What you will do
Look for "trois" in the records and copy every line that has it.

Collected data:
——

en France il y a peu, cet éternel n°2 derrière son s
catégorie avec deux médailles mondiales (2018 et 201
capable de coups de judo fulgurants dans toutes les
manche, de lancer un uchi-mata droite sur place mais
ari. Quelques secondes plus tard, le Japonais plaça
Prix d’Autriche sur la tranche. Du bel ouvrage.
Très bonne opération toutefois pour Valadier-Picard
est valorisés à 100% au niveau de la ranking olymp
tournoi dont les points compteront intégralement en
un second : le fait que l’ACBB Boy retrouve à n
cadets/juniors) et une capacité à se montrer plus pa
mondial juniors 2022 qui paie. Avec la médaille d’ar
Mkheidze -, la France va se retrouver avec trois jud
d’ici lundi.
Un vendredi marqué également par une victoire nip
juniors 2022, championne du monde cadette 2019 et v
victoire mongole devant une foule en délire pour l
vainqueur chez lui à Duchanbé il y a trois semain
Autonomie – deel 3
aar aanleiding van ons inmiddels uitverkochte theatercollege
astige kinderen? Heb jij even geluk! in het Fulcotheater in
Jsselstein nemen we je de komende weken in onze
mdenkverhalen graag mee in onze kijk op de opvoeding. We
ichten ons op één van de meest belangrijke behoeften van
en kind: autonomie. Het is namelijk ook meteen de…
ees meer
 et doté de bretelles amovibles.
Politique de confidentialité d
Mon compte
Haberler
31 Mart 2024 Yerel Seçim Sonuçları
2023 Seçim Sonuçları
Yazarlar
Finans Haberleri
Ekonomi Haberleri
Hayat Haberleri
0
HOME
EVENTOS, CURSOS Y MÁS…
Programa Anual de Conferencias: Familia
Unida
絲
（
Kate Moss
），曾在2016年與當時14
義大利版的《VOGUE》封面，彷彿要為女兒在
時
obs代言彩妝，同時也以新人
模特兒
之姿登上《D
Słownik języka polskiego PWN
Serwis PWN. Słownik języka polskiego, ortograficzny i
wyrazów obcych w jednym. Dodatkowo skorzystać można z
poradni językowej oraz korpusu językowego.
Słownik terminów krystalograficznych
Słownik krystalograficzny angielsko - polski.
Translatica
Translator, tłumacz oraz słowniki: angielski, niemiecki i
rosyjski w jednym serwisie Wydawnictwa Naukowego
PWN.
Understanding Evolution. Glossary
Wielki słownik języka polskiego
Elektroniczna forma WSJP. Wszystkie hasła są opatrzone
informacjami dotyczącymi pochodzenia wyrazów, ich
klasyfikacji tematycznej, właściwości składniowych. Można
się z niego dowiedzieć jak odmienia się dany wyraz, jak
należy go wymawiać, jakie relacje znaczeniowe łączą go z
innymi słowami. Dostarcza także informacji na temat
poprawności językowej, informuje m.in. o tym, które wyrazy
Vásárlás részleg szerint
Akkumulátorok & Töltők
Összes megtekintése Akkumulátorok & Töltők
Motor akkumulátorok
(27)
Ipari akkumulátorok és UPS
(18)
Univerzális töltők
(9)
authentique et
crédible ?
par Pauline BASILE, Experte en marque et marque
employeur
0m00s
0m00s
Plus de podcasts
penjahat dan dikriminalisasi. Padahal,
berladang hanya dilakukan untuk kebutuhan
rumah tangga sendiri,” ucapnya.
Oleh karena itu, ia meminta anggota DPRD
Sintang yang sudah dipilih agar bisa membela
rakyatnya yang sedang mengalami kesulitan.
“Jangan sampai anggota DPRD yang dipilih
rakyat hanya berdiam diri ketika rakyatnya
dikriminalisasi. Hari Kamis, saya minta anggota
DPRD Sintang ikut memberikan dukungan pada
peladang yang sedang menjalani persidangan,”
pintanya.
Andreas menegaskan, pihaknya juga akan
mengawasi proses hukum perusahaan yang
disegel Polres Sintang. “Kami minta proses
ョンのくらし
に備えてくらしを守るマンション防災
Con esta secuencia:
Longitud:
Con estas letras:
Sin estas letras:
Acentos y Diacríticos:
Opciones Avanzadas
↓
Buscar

——

Written answer
Mkheidze -, la France va se retrouver avec trois jud
vainqueur chez lui à Duchanbé il y a trois semain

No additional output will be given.